• Instructions to follow: Search the records for the word "into" and copy every line in which it occurs.

[Extracted data entries]
=-=-=

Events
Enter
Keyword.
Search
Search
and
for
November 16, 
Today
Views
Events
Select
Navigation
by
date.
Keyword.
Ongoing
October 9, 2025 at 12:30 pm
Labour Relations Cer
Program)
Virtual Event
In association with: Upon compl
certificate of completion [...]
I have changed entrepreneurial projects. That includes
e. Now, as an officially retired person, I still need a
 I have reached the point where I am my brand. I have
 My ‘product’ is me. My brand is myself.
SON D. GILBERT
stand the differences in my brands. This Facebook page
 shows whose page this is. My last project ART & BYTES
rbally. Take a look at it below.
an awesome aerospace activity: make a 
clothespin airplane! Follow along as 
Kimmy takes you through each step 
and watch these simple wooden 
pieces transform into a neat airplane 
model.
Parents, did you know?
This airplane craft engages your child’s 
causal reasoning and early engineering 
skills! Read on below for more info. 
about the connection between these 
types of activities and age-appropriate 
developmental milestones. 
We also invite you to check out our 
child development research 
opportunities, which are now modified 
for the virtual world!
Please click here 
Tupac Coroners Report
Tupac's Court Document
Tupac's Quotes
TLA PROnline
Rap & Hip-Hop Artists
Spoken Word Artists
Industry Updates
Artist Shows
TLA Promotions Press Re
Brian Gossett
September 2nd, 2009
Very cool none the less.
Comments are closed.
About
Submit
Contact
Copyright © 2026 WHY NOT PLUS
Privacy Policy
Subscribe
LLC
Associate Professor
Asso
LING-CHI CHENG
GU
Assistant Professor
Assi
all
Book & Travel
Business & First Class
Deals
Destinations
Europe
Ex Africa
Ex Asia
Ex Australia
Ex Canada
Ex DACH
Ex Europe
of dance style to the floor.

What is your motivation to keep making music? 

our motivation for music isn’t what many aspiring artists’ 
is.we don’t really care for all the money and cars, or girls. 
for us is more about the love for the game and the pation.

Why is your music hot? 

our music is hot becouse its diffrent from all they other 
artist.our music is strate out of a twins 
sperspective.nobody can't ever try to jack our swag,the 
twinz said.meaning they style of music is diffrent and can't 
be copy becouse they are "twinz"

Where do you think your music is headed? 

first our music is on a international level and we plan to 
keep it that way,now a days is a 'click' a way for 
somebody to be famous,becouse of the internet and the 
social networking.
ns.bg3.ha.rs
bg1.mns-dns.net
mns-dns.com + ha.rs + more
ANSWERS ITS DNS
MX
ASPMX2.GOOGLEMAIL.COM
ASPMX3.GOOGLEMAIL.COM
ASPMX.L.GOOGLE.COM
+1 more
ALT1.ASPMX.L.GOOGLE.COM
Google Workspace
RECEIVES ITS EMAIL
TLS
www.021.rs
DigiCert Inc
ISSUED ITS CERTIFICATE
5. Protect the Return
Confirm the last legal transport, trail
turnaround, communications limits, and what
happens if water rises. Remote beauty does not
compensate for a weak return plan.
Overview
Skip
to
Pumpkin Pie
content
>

=-=-=

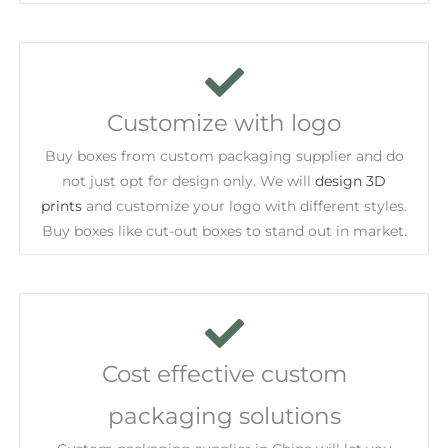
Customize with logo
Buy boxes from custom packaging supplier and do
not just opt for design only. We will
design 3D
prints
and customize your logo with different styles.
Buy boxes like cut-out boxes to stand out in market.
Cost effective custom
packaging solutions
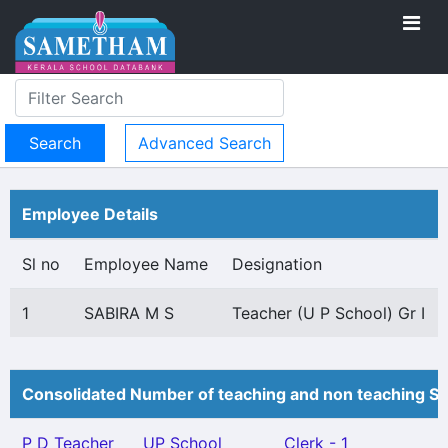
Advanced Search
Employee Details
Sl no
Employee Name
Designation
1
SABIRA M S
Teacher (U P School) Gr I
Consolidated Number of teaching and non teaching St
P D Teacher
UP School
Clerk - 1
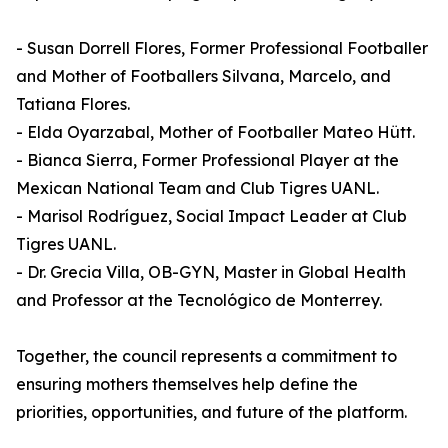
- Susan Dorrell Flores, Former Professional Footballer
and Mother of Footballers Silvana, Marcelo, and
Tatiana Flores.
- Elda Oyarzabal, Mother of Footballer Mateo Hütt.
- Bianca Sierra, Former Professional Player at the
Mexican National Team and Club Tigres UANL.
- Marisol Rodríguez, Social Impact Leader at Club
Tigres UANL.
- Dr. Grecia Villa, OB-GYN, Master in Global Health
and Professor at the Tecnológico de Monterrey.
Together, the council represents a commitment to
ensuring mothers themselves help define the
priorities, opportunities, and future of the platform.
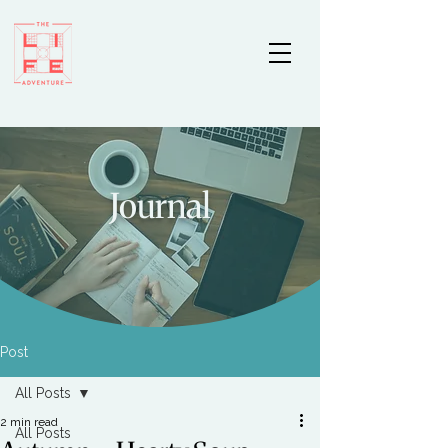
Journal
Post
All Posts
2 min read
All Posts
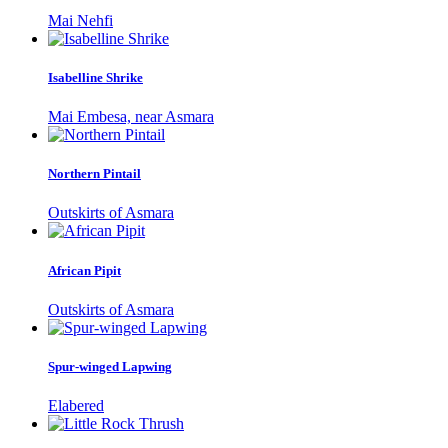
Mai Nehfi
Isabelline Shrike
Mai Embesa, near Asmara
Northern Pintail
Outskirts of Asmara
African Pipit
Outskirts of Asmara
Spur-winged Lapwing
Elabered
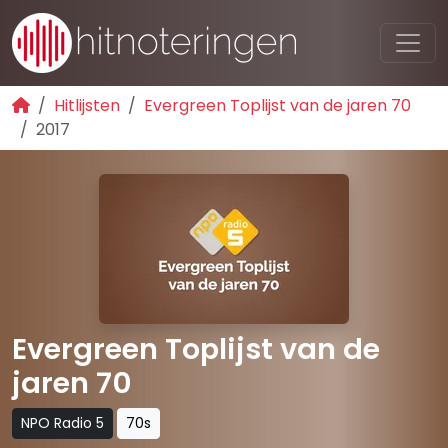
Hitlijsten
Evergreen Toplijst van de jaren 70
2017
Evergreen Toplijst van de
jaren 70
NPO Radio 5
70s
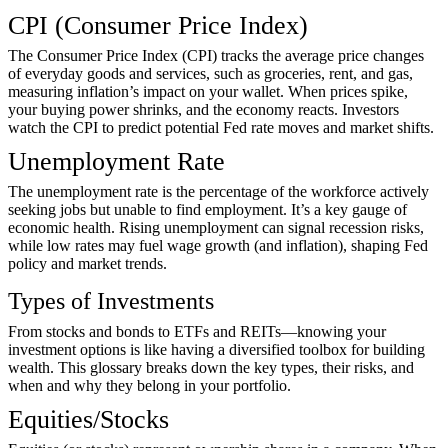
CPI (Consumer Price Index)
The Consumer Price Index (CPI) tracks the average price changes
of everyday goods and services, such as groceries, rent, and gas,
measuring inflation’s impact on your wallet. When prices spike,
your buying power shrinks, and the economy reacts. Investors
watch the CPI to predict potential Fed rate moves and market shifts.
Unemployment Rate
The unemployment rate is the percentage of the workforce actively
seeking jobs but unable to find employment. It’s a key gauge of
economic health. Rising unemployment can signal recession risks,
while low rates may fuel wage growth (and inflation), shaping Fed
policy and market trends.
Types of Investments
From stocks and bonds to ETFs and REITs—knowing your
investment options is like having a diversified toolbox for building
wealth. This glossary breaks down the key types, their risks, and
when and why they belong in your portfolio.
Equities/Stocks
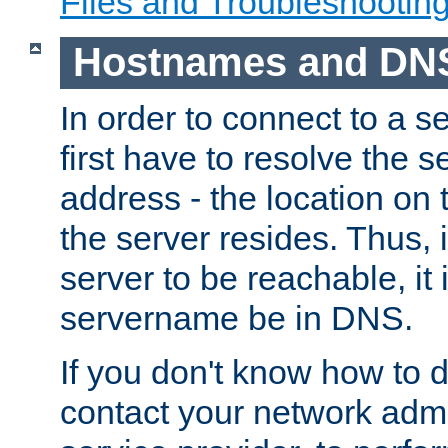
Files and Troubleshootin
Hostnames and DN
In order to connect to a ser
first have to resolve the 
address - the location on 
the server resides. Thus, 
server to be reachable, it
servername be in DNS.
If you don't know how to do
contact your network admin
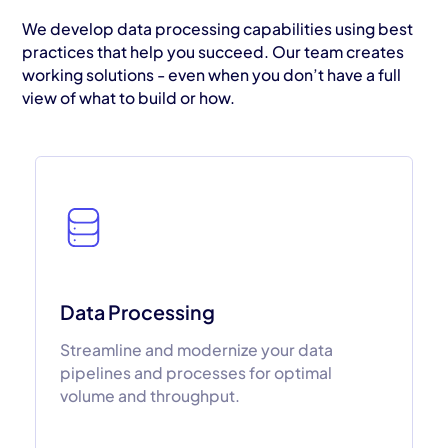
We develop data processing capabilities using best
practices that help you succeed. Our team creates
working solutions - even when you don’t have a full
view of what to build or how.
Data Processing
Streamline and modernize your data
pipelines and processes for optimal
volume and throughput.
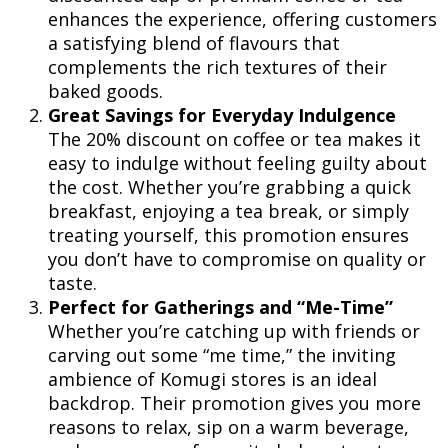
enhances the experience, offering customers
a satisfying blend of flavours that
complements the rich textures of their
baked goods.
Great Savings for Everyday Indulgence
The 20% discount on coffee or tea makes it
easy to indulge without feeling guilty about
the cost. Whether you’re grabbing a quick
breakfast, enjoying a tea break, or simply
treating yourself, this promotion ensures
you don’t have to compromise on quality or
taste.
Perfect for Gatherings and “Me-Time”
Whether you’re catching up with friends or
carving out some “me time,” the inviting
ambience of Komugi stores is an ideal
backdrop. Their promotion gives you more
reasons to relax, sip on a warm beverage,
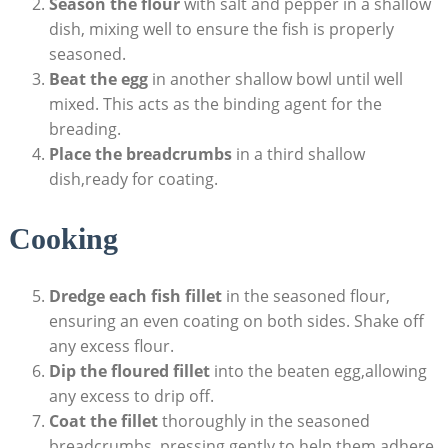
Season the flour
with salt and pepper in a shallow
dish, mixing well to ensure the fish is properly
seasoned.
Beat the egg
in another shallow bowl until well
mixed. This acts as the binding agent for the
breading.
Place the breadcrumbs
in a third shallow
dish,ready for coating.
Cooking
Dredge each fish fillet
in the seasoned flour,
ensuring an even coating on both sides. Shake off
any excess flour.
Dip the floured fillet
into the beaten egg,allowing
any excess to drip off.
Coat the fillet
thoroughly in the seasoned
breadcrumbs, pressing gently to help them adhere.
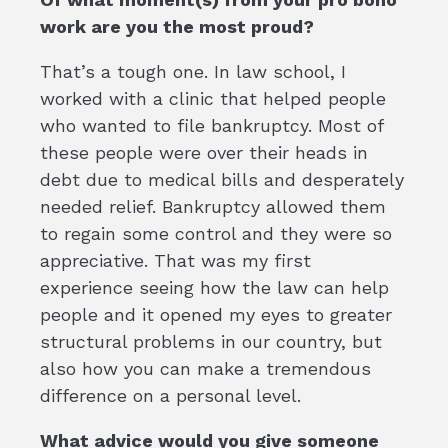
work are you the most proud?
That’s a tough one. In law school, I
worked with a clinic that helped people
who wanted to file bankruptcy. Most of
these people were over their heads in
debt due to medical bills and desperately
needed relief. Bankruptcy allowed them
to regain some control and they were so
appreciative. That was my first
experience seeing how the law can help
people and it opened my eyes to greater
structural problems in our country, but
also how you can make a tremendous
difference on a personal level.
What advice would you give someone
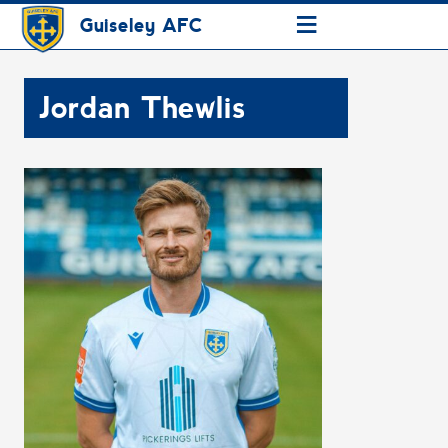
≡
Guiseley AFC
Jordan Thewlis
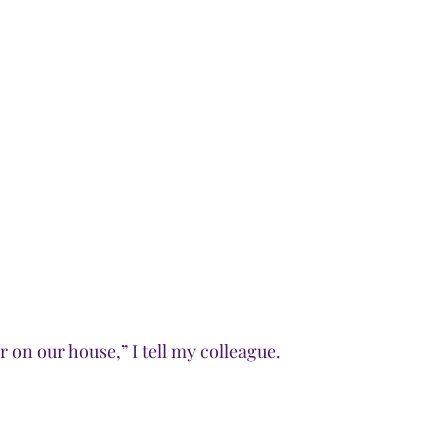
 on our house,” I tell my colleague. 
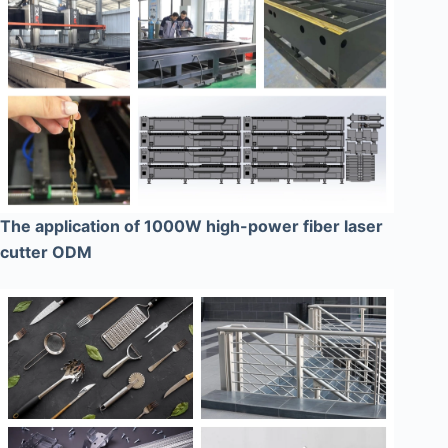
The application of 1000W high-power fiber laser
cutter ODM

=-=-=

• The answer:
pieces transform into a neat airplane 
into the beaten egg,allowing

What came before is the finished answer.